[Data for the task Boundary: Start]

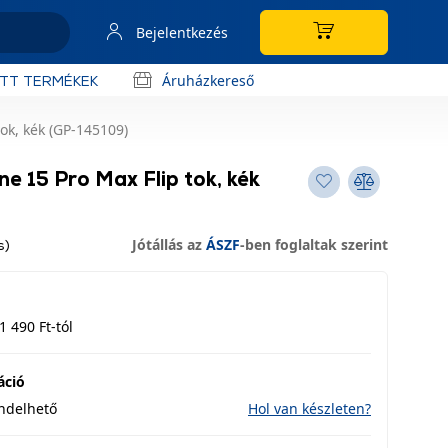
Bejelentkezés
Áruházkereső
OTT TERMÉKEK
ok, kék (GP-145109)
e 15 Pro Max Flip tok, kék
Jótállás az
ÁSZF
-ben foglaltak szerint
s)
1 490 Ft-tól
áció
endelhető
Hol van készleten?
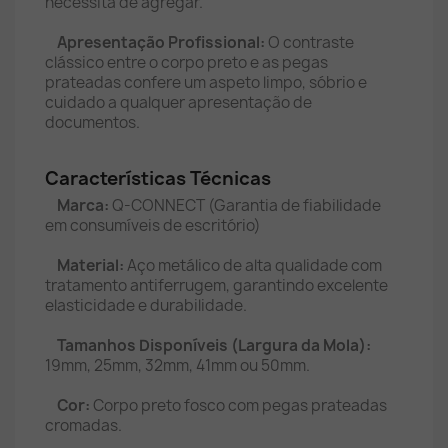
necessita de agregar.
Apresentação Profissional:
O contraste
clássico entre o corpo preto e as pegas
prateadas confere um aspeto limpo, sóbrio e
cuidado a qualquer apresentação de
documentos.
Características Técnicas
Marca:
Q-CONNECT (Garantia de fiabilidade
em consumíveis de escritório)
Material:
Aço metálico de alta qualidade com
tratamento antiferrugem, garantindo excelente
elasticidade e durabilidade.
Tamanhos Disponíveis (Largura da Mola):
19mm, 25mm, 32mm, 41mm ou 50mm.
Cor:
Corpo preto fosco com pegas prateadas
cromadas.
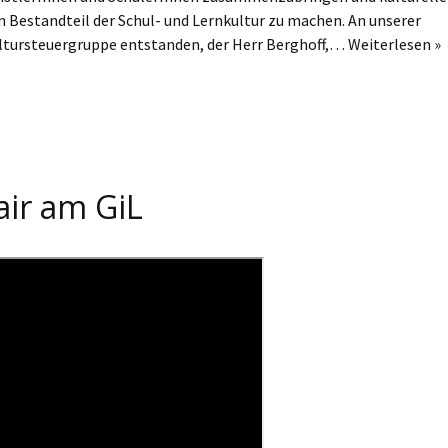
 Bestandteil der Schul- und Lernkultur zu machen. An unserer
ultursteuergruppe entstanden, der Herr Berghoff,…
Weiterlesen »
air am GiL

[Data for the task Boundary: End]

Problem to solve: Restate the lines above from the one containing "necessita de agregar." through the one containing "Bestandteil der Schul- und", inclusive, exactly and without pictures.

Final answer:
necessita de agregar.
Apresentação Profissional:
O contraste
clássico entre o corpo preto e as pegas
prateadas confere um aspeto limpo, sóbrio e
cuidado a qualquer apresentação de
documentos.
Características Técnicas
Marca:
Q-CONNECT (Garantia de fiabilidade
em consumíveis de escritório)
Material:
Aço metálico de alta qualidade com
tratamento antiferrugem, garantindo excelente
elasticidade e durabilidade.
Tamanhos Disponíveis (Largura da Mola):
19mm, 25mm, 32mm, 41mm ou 50mm.
Cor:
Corpo preto fosco com pegas prateadas
cromadas.
 Bestandteil der Schul- und Lernkultur zu machen. An unserer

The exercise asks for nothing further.